## [What the task asks]
Within the records below, how many lines hold the word "year"? Only the number should be returned.

## [Data provided]
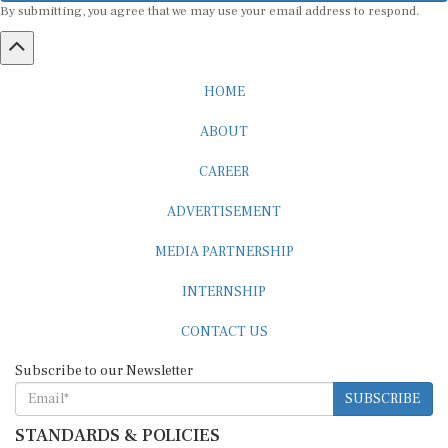
HOME
ABOUT
CAREER
ADVERTISEMENT
MEDIA PARTNERSHIP
INTERNSHIP
CONTACT US
Subscribe to our Newsletter
SUBSCRIBE
STANDARDS & POLICIES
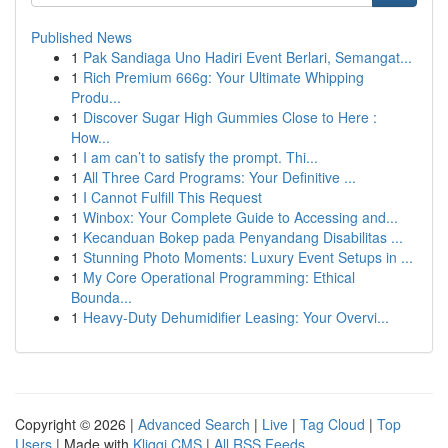
Published News
1
Pak Sandiaga Uno Hadiri Event Berlari, Semangat...
1
Rich Premium 666g: Your Ultimate Whipping
Produ...
1
Discover Sugar High Gummies Close to Here :
How...
1
I am can’t to satisfy the prompt. Thi...
1
All Three Card Programs: Your Definitive ...
1
I Cannot Fulfill This Request
1
Winbox: Your Complete Guide to Accessing and...
1
Kecanduan Bokep pada Penyandang Disabilitas ...
1
Stunning Photo Moments: Luxury Event Setups in ...
1
My Core Operational Programming: Ethical
Bounda...
1
Heavy-Duty Dehumidifier Leasing: Your Overvi...
Copyright © 2026 |
Advanced Search
|
Live
|
Tag Cloud
|
Top
Users
| Made with
Kliqqi CMS
|
All RSS Feeds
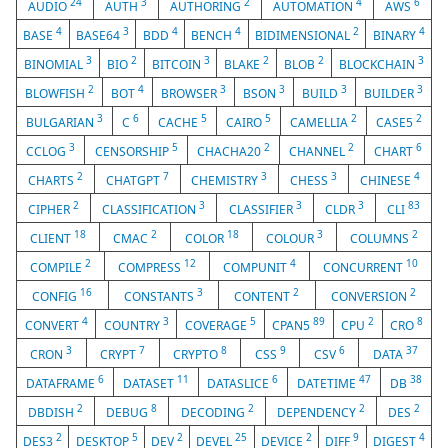
24
3
2
4
6
AUDIO
AUTH
AUTHORING
AUTOMATION
AWS
4
3
4
4
2
4
BASE
BASE64
BDD
BENCH
BIDIMENSIONAL
BINARY
3
2
3
2
2
3
BINOMIAL
BIO
BITCOIN
BLAKE
BLOB
BLOCKCHAIN
2
4
3
3
3
3
BLOWFISH
BOT
BROWSER
BSON
BUILD
BUILDER
3
6
5
5
2
2
BULGARIAN
C
CACHE
CAIRO
CAMELLIA
CASE5
3
5
2
2
6
CCLOG
CENSORSHIP
CHACHA20
CHANNEL
CHART
2
7
3
3
4
CHARTS
CHATGPT
CHEMISTRY
CHESS
CHINESE
2
3
3
3
83
CIPHER
CLASSIFICATION
CLASSIFIER
CLDR
CLI
18
2
18
3
2
CLIENT
CMAC
COLOR
COLOUR
COLUMNS
2
12
4
10
COMPILE
COMPRESS
COMPUNIT
CONCURRENT
16
3
2
2
CONFIG
CONSTANTS
CONTENT
CONVERSION
4
3
5
89
2
8
CONVERT
COUNTRY
COVERAGE
CPAN5
CPU
CRO
3
7
8
9
6
37
CRON
CRYPT
CRYPTO
CSS
CSV
DATA
6
11
6
47
38
DATAFRAME
DATASET
DATASLICE
DATETIME
DB
2
8
2
2
2
DBDISH
DEBUG
DECODING
DEPENDENCY
DES
2
5
2
25
2
9
4
DES3
DESKTOP
DEV
DEVEL
DEVICE
DIFF
DIGEST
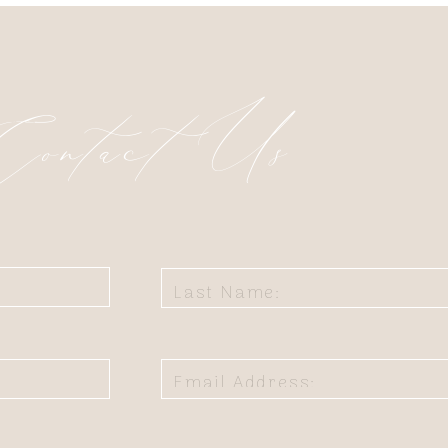
Contact Us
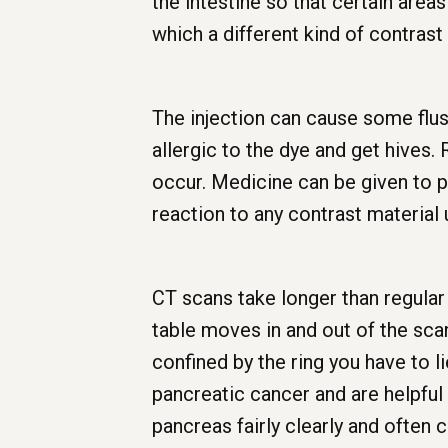
the intestine so that certain area
which a different kind of contrast 
The injection can cause some flus
allergic to the dye and get hives.
occur. Medicine can be given to pr
reaction to any contrast material 
CT scans take longer than regular x
table moves in and out of the sca
confined by the ring you have to l
pancreatic cancer and are helpful
pancreas fairly clearly and often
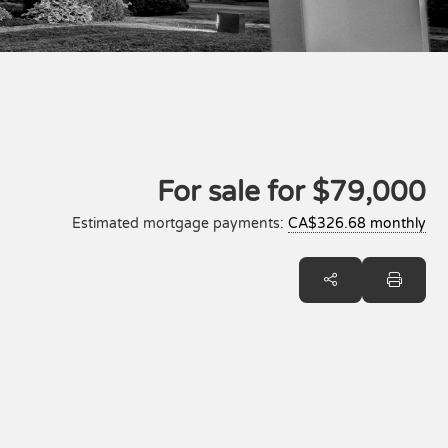
For sale for
$79,000
Estimated mortgage payments:
CA$326.68 monthly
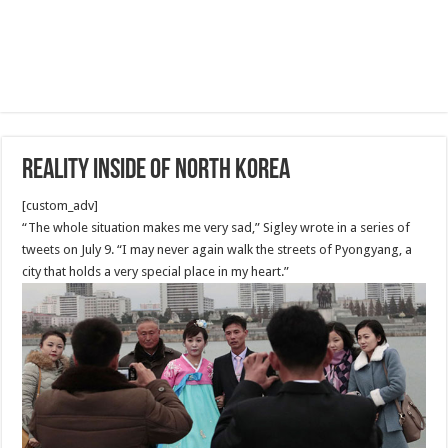
Reality Inside of North Korea
[custom_adv]
“The whole situation makes me very sad,” Sigley wrote in a series of
tweets on July 9. “I may never again walk the streets of Pyongyang, a
city that holds a very special place in my heart.”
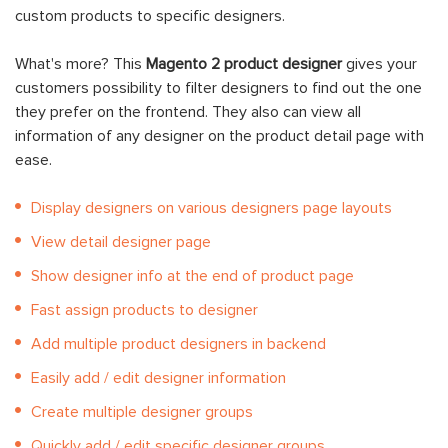
custom products to specific designers.
What's more? This
Magento 2 product designer
gives your
customers possibility to filter designers to find out the one
they prefer on the frontend. They also can view all
information of any designer on the product detail page with
ease.
Display designers on various designers page layouts
View detail designer page
Show designer info at the end of product page
Fast assign products to designer
Add multiple product designers in backend
Easily add / edit designer information
Create multiple designer groups
Quickly add / edit specific designer groups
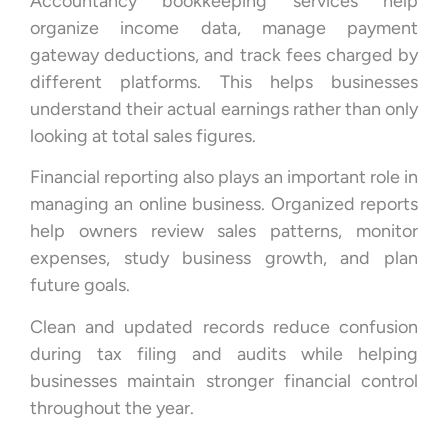
Accountancy bookkeeping services help
organize income data, manage payment
gateway deductions, and track fees charged by
different platforms. This helps businesses
understand their actual earnings rather than only
looking at total sales figures.
Financial reporting also plays an important role in
managing an online business. Organized reports
help owners review sales patterns, monitor
expenses, study business growth, and plan
future goals.
Clean and updated records reduce confusion
during tax filing and audits while helping
businesses maintain stronger financial control
throughout the year.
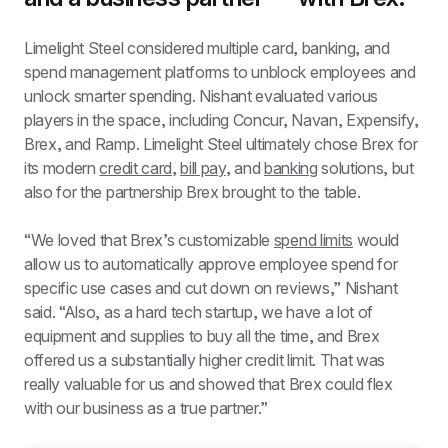
Limelight Steel considered multiple card, banking, and 
spend management platforms to unblock employees and 
unlock smarter spending. Nishant evaluated various 
players in the space, including Concur, Navan, Expensify, 
Brex, and Ramp. Limelight Steel ultimately chose Brex for 
its modern 
credit card
, 
bill pay
, and 
banking
 solutions, but 
also for the partnership Brex brought to the table.
“We loved that Brex’s customizable 
spend limits
 would 
allow us to automatically approve employee spend for 
specific use cases and cut down on reviews,” Nishant 
said. “Also, as a hard tech startup, we have a lot of 
equipment and supplies to buy all the time, and Brex 
offered us a substantially higher credit limit. That was 
really valuable for us and showed that Brex could flex 
with our business as a true partner.”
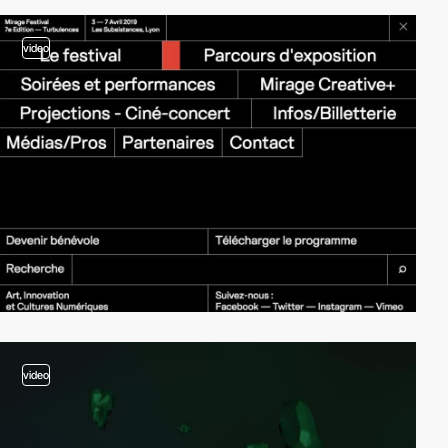
video
video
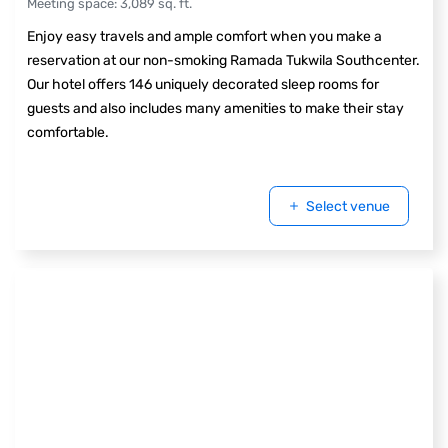
Meeting space
:
3,089
sq. ft.
Enjoy easy travels and ample comfort when you make a
reservation at our non-smoking Ramada Tukwila Southcenter.
Our hotel offers 146 uniquely decorated sleep rooms for
guests and also includes many amenities to make their stay
comfortable.
Select venue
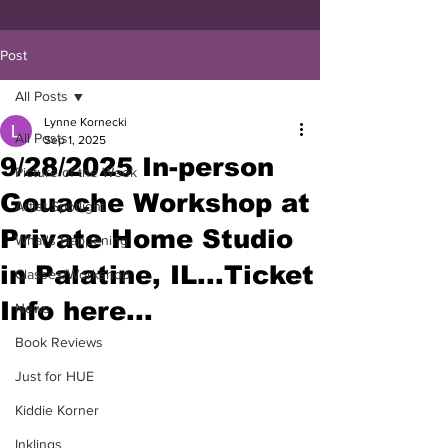
Post
All Posts
Lynne Kornecki
All Posts
Sep 1, 2025
9/28/2025 In-person
Picture of the Week
Gouache Workshop at
Artist Spotlight
Private Home Studio
What's Happening
in Palatine, IL...Ticket
Classes/Workshop
Info here...
News
Book Reviews
Just for HUE
Kiddie Korner
Inklings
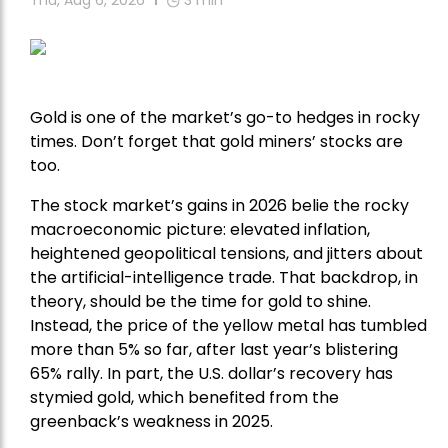
Thu, Aug 6, 2026
3
min
Gold is one of the market’s go-to hedges in rocky
times. Don’t forget that gold miners’ stocks are
too.
The stock market’s gains in 2026 belie the rocky
macroeconomic picture: elevated inflation,
heightened geopolitical tensions, and jitters about
the artificial-intelligence trade. That backdrop, in
theory, should be the time for gold to shine.
Instead, the price of the yellow metal has tumbled
more than 5% so far, after last year’s blistering
65% rally. In part, the U.S. dollar’s recovery has
stymied gold, which benefited from the
greenback’s weakness in 2025.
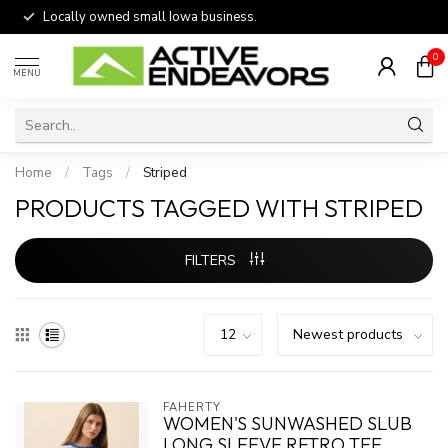
Locally owned small Iowa business.
0
MENU
Home
/
Tags
/
Striped
PRODUCTS TAGGED WITH STRIPED
FILTERS
FAHERTY
WOMEN'S SUNWASHED SLUB
LONG SLEEVE RETRO TEE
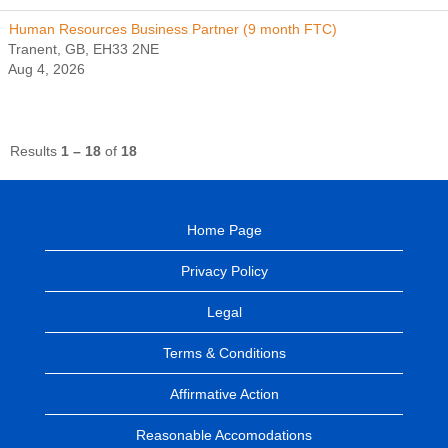
Human Resources Business Partner (9 month FTC)
Tranent, GB, EH33 2NE
Aug 4, 2026
Results
1 – 18
of
18
Home Page
Privacy Policy
Legal
Terms & Conditions
Affirmative Action
Reasonable Accomodations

## [Response area]
2